• [What is expected]
The material below must be output exactly, line for line.
#### Data listing ####
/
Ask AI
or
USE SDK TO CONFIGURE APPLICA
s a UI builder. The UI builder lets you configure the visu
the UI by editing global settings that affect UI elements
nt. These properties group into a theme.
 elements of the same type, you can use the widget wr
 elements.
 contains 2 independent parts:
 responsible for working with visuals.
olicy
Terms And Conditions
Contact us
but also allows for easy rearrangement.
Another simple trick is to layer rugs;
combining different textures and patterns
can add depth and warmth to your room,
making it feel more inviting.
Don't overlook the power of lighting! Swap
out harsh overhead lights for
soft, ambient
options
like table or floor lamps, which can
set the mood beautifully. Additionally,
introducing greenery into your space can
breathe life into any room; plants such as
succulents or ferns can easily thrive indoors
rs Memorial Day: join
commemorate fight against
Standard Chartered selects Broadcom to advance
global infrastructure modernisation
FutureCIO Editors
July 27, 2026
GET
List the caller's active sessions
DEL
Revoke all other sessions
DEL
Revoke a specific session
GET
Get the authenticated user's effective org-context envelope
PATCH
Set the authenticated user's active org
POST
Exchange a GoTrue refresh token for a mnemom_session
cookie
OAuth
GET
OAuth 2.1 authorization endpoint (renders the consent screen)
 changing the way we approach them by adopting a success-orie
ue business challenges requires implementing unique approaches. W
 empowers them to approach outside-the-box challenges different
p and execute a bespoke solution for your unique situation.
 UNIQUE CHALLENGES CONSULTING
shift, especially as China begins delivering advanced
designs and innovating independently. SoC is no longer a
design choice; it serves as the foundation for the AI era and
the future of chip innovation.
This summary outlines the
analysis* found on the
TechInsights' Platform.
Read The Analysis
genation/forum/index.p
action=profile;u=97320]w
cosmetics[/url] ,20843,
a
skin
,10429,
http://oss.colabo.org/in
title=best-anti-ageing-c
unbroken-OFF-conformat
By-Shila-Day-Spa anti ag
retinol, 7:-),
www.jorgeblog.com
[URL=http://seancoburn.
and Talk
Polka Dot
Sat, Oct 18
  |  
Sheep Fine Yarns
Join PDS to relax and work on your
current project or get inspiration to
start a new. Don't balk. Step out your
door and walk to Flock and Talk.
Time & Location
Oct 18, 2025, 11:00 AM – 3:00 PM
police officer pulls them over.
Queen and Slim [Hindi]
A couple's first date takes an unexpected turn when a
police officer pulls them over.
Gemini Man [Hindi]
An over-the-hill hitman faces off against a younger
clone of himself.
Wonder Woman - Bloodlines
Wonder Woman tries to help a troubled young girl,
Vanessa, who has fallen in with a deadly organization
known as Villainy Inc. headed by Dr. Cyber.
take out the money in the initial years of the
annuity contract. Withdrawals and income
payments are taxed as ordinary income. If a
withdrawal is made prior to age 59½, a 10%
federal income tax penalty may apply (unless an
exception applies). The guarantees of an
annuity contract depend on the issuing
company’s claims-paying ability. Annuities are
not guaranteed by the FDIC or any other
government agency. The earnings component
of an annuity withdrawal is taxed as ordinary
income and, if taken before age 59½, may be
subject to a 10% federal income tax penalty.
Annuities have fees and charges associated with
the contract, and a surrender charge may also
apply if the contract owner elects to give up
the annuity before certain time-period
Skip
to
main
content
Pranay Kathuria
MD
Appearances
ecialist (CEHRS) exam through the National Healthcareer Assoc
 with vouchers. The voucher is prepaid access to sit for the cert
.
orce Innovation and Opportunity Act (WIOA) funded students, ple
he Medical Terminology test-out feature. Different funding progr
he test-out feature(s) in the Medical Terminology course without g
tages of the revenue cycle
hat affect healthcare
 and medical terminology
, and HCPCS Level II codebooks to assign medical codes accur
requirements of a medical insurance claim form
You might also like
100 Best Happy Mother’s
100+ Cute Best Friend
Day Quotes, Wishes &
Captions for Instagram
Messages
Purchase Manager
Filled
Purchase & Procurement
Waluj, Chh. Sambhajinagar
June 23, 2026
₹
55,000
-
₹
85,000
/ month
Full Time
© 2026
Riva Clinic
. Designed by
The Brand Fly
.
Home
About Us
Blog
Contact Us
####
• [Finished exercise]
/
Ask AI
or
USE SDK TO CONFIGURE APPLICA
s a UI builder. The UI builder lets you configure the visu
the UI by editing global settings that affect UI elements
nt. These properties group into a theme.
 elements of the same type, you can use the widget wr
 elements.
 contains 2 independent parts:
 responsible for working with visuals.
olicy
Terms And Conditions
Contact us
but also allows for easy rearrangement.
Another simple trick is to layer rugs;
combining different textures and patterns
can add depth and warmth to your room,
making it feel more inviting.
Don't overlook the power of lighting! Swap
out harsh overhead lights for
soft, ambient
options
like table or floor lamps, which can
set the mood beautifully. Additionally,
introducing greenery into your space can
breathe life into any room; plants such as
succulents or ferns can easily thrive indoors
rs Memorial Day: join
commemorate fight against
Standard Chartered selects Broadcom to advance
global infrastructure modernisation
FutureCIO Editors
July 27, 2026
GET
List the caller's active sessions
DEL
Revoke all other sessions
DEL
Revoke a specific session
GET
Get the authenticated user's effective org-context envelope
PATCH
Set the authenticated user's active org
POST
Exchange a GoTrue refresh token for a mnemom_session
cookie
OAuth
GET
OAuth 2.1 authorization endpoint (renders the consent screen)
 changing the way we approach them by adopting a success-orie
ue business challenges requires implementing unique approaches. W
 empowers them to approach outside-the-box challenges different
p and execute a bespoke solution for your unique situation.
 UNIQUE CHALLENGES CONSULTING
shift, especially as China begins delivering advanced
designs and innovating independently. SoC is no longer a
design choice; it serves as the foundation for the AI era and
the future of chip innovation.
This summary outlines the
analysis* found on the
TechInsights' Platform.
Read The Analysis
genation/forum/index.p
action=profile;u=97320]w
cosmetics[/url] ,20843,
a
skin
,10429,
http://oss.colabo.org/in
title=best-anti-ageing-c
unbroken-OFF-conformat
By-Shila-Day-Spa anti ag
retinol, 7:-),
www.jorgeblog.com
[URL=http://seancoburn.
and Talk
Polka Dot
Sat, Oct 18
  |  
Sheep Fine Yarns
Join PDS to relax and work on your
current project or get inspiration to
start a new. Don't balk. Step out your
door and walk to Flock and Talk.
Time & Location
Oct 18, 2025, 11:00 AM – 3:00 PM
police officer pulls them over.
Queen and Slim [Hindi]
A couple's first date takes an unexpected turn when a
police officer pulls them over.
Gemini Man [Hindi]
An over-the-hill hitman faces off against a younger
clone of himself.
Wonder Woman - Bloodlines
Wonder Woman tries to help a troubled young girl,
Vanessa, who has fallen in with a deadly organization
known as Villainy Inc. headed by Dr. Cyber.
take out the money in the initial years of the
annuity contract. Withdrawals and income
payments are taxed as ordinary income. If a
withdrawal is made prior to age 59½, a 10%
federal income tax penalty may apply (unless an
exception applies). The guarantees of an
annuity contract depend on the issuing
company’s claims-paying ability. Annuities are
not guaranteed by the FDIC or any other
government agency. The earnings component
of an annuity withdrawal is taxed as ordinary
income and, if taken before age 59½, may be
subject to a 10% federal income tax penalty.
Annuities have fees and charges associated with
the contract, and a surrender charge may also
apply if the contract owner elects to give up
the annuity before certain time-period
Skip
to
main
content
Pranay Kathuria
MD
Appearances
ecialist (CEHRS) exam through the National Healthcareer Assoc
 with vouchers. The voucher is prepaid access to sit for the cert
.
orce Innovation and Opportunity Act (WIOA) funded students, ple
he Medical Terminology test-out feature. Different funding progr
he test-out feature(s) in the Medical Terminology course without g
tages of the revenue cycle
hat affect healthcare
 and medical terminology
, and HCPCS Level II codebooks to assign medical codes accur
requirements of a medical insurance claim form
You might also like
100 Best Happy Mother’s
100+ Cute Best Friend
Day Quotes, Wishes &
Captions for Instagram
Messages
Purchase Manager
Filled
Purchase & Procurement
Waluj, Chh. Sambhajinagar
June 23, 2026
₹
55,000
-
₹
85,000
/ month
Full Time
© 2026
Riva Clinic
. Designed by
The Brand Fly
.
Home
About Us
Blog
Contact Us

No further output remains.